それがわかっているから、ただでさえ恭介に心配を掛けがちなおれはなるべく大人しくしているつもりだったのだが、そうは言っても頑張りすぎていないかはやはり心配で、たしか
「話したの!?」
「え、いや……何を想定してんのかわからないけど、別に普通の話だよ。お互いの研究の進み具合とか、天気の話とか、学食のメニューの話とか」
「はぁ~、そういうこと……。いつもどおりねぇ……っていうか、あんたたちよくそんなショボい話題であんなに楽しそうに盛り上がれるわね」
「
「もー、期待しちゃったじゃん。
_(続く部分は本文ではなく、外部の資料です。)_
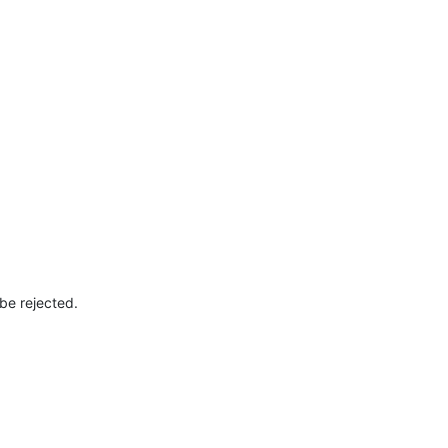
 be rejected.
ほんと、ただの研究バカなんだから」
「期待って、何を……。研究バカについては、花村だっていい勝負だと思うけど」
「そうよ。だから、私の研究一色な日々を彩ってくれる話題を待ってたの」
花村はそう言って、自分のカップをテーブルの上に置く。いつもどおりきちんと整理されたテーブルに、最近花村が作った植物由来の香水の瓶が並んでいるのを眺めてから、おれは顔を上げた。
「よくわからんけど、花村こそなんかあったの?」
「……ん? なんで?」
「なんとなく……」
「何もないわよ。いつもどーり」
花村はそう言って、おれを安心させるようににっと笑ってみせた。